◆ **AVAILABLE DATA**:
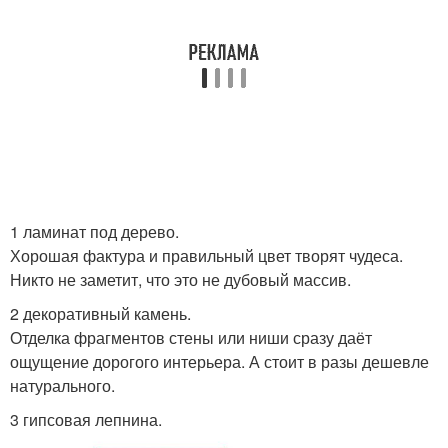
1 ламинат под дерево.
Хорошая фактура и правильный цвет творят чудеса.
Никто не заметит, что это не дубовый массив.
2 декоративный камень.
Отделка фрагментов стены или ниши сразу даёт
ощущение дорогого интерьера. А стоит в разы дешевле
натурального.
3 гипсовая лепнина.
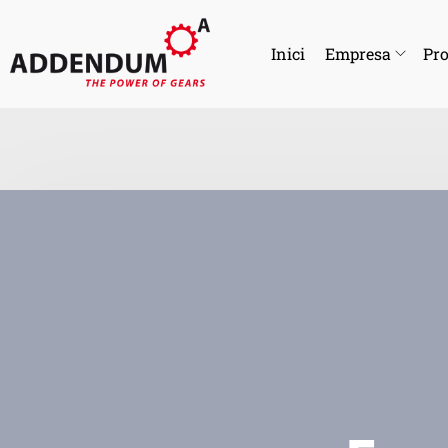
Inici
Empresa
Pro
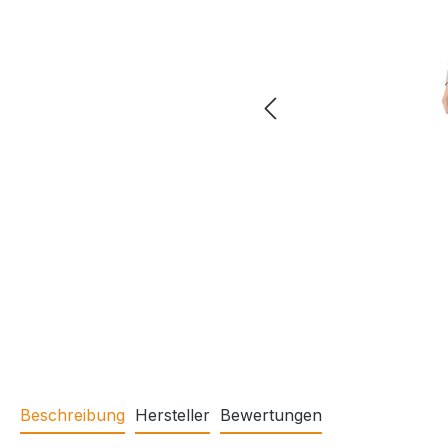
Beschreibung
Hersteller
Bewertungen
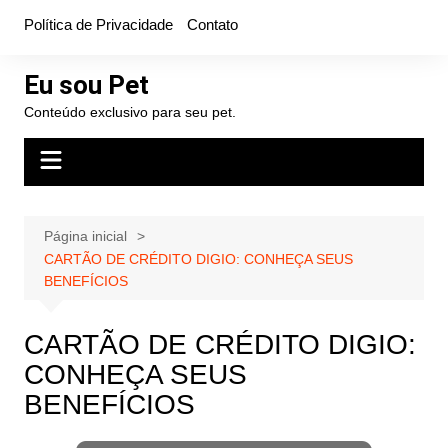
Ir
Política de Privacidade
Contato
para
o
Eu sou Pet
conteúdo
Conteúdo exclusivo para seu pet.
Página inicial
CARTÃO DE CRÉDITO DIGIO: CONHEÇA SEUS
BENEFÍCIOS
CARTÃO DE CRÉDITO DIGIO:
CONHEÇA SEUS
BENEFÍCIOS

* * *

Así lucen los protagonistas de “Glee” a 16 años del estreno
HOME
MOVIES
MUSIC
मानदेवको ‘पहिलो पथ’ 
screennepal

==

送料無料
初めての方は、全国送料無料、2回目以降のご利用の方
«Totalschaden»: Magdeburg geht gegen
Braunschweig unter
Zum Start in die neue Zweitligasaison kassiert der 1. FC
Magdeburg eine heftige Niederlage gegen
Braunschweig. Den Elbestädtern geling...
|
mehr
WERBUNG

◆ **WHAT THIS TASK INVOLVES**: Please return every line in the data that includes the string "CONHEÇA".

◆ **ANSWER TO THE PROBLEM**:
CARTÃO DE CRÉDITO DIGIO: CONHEÇA SEUS
CONHEÇA SEUS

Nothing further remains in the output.